Department of Health Sciences, Centre for Medicine, University of Leicester, University Road, Leicester, LE1 7RH, UK.
Department of Medical Epidemiology and Biostatistics, Karolinska Institutet, Stockholm, Sweden.
BMC Med Res Methodol. 2022 Jun 23;22(1):176. doi: 10.1186/s12874-022-01654-1.
A lack of available data and statistical code being published alongside journal articles provides a significant barrier to open scientific discourse, and reproducibility of research. Information governance restrictions inhibit the active dissemination of individual level data to accompany published manuscripts. Realistic, high-fidelity time-to-event synthetic data can aid in the acceleration of methodological developments in survival analysis and beyond by enabling researchers to access and test published methods using data similar to that which they were developed on.
We present methods to accurately emulate the covariate patterns and survival times found in real-world datasets using synthetic data techniques, without compromising patient privacy. We model the joint covariate distribution of the original data using covariate specific sequential conditional regression models, then fit a complex flexible parametric survival model from which to generate survival times conditional on individual covariate patterns. We recreate the administrative censoring mechanism using the last observed follow-up date information from the initial dataset. Metrics for evaluating the accuracy of the synthetic data, and the non-identifiability of individuals from the original dataset, are presented.
We successfully create a synthetic version of an example colon cancer dataset consisting of 9064 patients which aims to show good similarity to both covariate distributions and survival times from the original data, without containing any exact information from the original data, therefore allowing them to be published openly alongside research.

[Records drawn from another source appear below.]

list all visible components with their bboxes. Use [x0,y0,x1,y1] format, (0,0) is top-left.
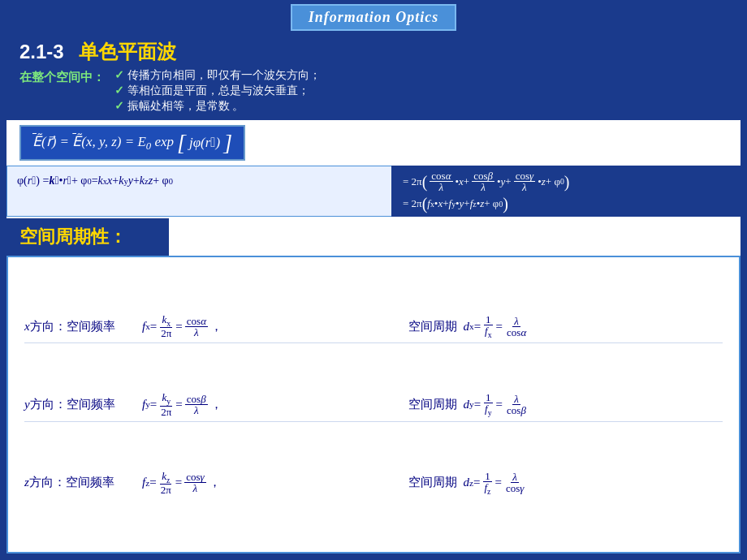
phi-lhs-area: φ(r⃗) = k⃗•r⃗ + φ0 = kxx + kyy + kzz + φ… [6,166,391,217]
section-title: 单色平面波 [79,39,176,65]
y-period-formula: dy = 1 fy = λ cosβ [464,392,723,416]
blue-top-area: 2.1-3 单色平面波 在整个空间中： ✓ 传播方向相同，即仅有一个波矢方向； … [6,34,741,120]
x-period-formula: dx = 1 fx = λ cosα [464,314,723,338]
spatial-row: 空间周期性： [6,218,741,256]
e-formula-area: Ẽ(r⃗) = Ẽ(x, y, z) = E0 exp [ jφ(r⃗) ] [6,120,741,164]
spatial-title: 空间周期性： [19,225,127,249]
y-freq-formula: fy = ky 2π = cosβ λ ， [142,392,402,416]
bottom-formula-block: x方向：空间频率 fx = kx 2π = cosα λ ， 空间周期 dx = [6,256,741,554]
subtitle-label: 在整个空间中： [19,68,105,85]
e-formula-box: Ẽ(r⃗) = Ẽ(x, y, z) = E0 exp [ jφ(r⃗) ] [19,125,245,161]
x-period-label: 空间周期 [408,319,457,334]
x-direction-row: x方向：空间频率 fx = kx 2π = cosα λ ， 空间周期 dx = [24,310,723,343]
spatial-label-box: 空间周期性： [6,218,169,256]
checkmarks-list: ✓ 传播方向相同，即仅有一个波矢方向； ✓ 等相位面是平面，总是与波矢垂直； ✓… [114,68,321,114]
main-content: 2.1-3 单色平面波 在整个空间中： ✓ 传播方向相同，即仅有一个波矢方向； … [6,34,741,554]
z-direction-row: z方向：空间频率 fz = kz 2π = cosγ λ ， 空间周期 dz = [24,467,723,499]
section-number: 2.1-3 [19,41,64,63]
x-freq-formula: fx = kx 2π = cosα λ ， [142,314,402,338]
phi-rhs-area: = 2π ( cosα λ •x + cosβ λ •y + cosγ λ •z… [391,166,741,217]
z-freq-formula: fz = kz 2π = cosγ λ ， [142,471,402,495]
z-period-formula: dz = 1 fz = λ cosγ [464,471,723,495]
x-label: x方向：空间频率 [24,319,142,334]
checkmark-3: ✓ 振幅处相等，是常数 。 [114,99,321,114]
y-label: y方向：空间频率 [24,397,142,412]
two-col-section: φ(r⃗) = k⃗•r⃗ + φ0 = kxx + kyy + kzz + φ… [6,166,741,217]
z-period-label: 空间周期 [408,475,457,490]
checkmark-2: ✓ 等相位面是平面，总是与波矢垂直； [114,84,321,98]
y-period-label: 空间周期 [408,397,457,412]
y-direction-row: y方向：空间频率 fy = ky 2π = cosβ λ ， 空间周期 dy = [24,388,723,421]
header-bar: Information Optics [0,0,747,34]
header-title: Information Optics [291,4,457,31]
checkmark-1: ✓ 传播方向相同，即仅有一个波矢方向； [114,68,321,83]
z-label: z方向：空间频率 [24,475,142,490]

We evaluate the effectiveness of the methods for constructing synthetic data, as well as providing evidence that there is minimal risk that a given patient from the original data could be identified from their individual unique patient information. Synthetic datasets using this methodology could be made available alongside published research without breaching data privacy protocols, and allow for data and code to be made available alongside methodological or applied manuscripts to greatly improve the transparency and accessibility of medical research.
缺乏可用于公开科学讨论和研究可重复性的可用数据和发布的统计代码,是一个重大障碍。信息治理限制阻碍了个别水平数据的积极传播,以配合已发表的手稿。真实、高保真的生存时间合成数据可以通过使研究人员能够使用与其开发数据相似的数据来访问和测试已发表的方法,从而加速生存分析和超越生存分析的方法发展。
我们提出了使用合成数据技术准确模拟真实世界数据集中的协变量模式和生存时间的方法,同时不损害患者隐私。我们使用协变量特定的序贯条件回归模型来模拟原始数据的协变量分布,然后拟合复杂的灵活参数生存模型,从该模型中生成条件于个体协变量模式的生存时间。我们使用初始数据集的最后一次观察随访日期信息来重新创建行政删失机制。提出了评估合成数据准确性和原始数据中个体不可识别性的指标。
我们成功地创建了一个包含 9064 名患者的结肠癌示例数据集的合成版本,旨在展示与原始数据的协变量分布和生存时间的良好相似性,而不包含原始数据的任何确切信息,因此可以与研究一起公开发布。
我们评估了构建合成数据的方法的有效性,并提供了证据表明,从原始数据中识别出特定患者的风险极小。使用这种方法构建的合成数据集可以与已发表的研究一起提供,而不会违反数据隐私协议,并允许数据和代码与方法学或应用手稿一起提供,从而极大地提高医学研究的透明度和可访问性。